Problem statement: Go through the data below line by line. Give only the number of lines that contain "calibre".
Source data Start Marker
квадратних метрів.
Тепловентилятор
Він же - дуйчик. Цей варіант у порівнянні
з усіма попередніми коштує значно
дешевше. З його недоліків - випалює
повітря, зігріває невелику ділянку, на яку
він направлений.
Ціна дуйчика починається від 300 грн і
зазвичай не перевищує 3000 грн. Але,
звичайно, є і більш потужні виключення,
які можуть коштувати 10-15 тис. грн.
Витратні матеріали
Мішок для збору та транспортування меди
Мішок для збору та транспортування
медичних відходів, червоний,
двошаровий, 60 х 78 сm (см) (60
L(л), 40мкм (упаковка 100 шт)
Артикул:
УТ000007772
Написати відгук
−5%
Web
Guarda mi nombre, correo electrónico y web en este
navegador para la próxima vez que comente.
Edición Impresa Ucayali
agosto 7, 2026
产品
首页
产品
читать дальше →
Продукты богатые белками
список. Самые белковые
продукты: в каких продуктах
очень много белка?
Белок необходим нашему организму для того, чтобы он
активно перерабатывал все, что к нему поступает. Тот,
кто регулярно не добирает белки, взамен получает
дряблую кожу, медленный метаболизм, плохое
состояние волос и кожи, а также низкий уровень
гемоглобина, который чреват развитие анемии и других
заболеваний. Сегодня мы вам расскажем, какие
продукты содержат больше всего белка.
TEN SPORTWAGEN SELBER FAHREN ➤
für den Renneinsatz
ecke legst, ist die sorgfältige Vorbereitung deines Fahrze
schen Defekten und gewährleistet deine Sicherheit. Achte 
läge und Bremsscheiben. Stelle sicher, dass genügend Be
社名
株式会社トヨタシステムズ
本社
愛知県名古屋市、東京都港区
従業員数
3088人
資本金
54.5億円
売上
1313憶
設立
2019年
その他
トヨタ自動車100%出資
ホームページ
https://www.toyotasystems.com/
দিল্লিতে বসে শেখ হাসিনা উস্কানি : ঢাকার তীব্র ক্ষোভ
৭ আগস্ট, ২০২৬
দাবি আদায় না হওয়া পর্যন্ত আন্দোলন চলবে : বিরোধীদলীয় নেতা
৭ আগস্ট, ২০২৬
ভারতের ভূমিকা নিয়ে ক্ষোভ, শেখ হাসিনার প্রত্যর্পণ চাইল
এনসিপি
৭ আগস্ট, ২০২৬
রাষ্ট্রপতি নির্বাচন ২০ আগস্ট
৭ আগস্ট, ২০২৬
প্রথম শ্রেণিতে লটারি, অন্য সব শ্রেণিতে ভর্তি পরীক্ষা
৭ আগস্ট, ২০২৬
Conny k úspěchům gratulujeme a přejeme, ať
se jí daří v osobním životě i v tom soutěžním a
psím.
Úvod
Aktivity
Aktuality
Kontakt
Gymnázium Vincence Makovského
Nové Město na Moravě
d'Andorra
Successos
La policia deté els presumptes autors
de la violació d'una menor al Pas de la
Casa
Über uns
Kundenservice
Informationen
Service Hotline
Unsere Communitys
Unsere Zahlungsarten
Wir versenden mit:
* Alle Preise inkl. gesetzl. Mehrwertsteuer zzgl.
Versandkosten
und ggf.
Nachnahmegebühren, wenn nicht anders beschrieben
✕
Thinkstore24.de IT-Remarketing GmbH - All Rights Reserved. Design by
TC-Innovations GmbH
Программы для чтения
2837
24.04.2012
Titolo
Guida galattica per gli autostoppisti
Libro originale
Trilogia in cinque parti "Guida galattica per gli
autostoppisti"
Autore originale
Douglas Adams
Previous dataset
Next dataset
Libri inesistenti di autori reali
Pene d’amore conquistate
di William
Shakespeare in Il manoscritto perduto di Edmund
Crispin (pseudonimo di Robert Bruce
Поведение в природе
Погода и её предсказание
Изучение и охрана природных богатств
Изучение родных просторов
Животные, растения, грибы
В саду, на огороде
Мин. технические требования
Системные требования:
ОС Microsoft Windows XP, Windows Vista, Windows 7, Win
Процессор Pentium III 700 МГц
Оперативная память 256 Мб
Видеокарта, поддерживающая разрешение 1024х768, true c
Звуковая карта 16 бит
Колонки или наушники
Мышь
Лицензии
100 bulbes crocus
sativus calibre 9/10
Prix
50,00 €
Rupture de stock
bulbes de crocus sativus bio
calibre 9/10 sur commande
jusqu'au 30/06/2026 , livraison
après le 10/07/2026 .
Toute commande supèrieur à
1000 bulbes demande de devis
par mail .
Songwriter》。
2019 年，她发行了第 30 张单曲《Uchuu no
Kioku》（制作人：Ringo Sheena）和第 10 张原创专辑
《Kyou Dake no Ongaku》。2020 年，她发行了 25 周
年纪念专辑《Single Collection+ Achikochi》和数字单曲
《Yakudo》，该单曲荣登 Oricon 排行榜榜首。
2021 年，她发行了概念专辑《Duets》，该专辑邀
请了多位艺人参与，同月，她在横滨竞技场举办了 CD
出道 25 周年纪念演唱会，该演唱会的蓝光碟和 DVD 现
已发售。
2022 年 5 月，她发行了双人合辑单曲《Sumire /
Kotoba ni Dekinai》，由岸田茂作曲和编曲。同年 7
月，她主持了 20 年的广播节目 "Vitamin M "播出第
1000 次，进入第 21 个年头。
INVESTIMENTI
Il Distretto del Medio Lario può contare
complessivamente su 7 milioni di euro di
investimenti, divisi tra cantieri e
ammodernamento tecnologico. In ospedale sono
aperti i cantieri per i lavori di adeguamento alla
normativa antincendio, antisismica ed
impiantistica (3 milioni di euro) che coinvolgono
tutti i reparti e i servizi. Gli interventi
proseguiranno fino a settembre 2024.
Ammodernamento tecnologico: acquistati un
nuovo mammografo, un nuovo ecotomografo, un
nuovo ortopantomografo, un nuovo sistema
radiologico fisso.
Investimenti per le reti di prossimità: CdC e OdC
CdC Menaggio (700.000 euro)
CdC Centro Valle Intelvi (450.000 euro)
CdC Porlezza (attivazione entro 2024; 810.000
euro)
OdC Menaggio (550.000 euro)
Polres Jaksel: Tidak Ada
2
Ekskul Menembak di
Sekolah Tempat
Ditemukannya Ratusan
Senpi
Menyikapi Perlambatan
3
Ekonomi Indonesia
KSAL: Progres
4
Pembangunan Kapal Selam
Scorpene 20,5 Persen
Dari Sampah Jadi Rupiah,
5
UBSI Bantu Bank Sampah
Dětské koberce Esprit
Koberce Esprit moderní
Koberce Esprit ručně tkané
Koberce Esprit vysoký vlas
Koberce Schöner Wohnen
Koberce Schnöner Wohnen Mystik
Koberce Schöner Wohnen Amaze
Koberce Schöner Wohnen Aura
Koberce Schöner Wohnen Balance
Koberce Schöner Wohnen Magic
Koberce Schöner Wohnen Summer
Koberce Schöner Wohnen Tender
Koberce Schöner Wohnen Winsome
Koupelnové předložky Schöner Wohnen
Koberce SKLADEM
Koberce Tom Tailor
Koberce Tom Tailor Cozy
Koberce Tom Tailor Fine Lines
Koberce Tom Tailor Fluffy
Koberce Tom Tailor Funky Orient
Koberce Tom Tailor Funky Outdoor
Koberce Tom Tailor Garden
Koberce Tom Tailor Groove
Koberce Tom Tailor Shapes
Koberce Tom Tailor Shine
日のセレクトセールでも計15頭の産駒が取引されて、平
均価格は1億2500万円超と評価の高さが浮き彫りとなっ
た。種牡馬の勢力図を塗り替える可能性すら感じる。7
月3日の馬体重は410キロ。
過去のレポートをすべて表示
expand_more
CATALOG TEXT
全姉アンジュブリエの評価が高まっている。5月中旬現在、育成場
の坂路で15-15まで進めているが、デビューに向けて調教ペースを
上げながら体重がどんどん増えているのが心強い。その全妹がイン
Source data End Marker
Finished exercise: 2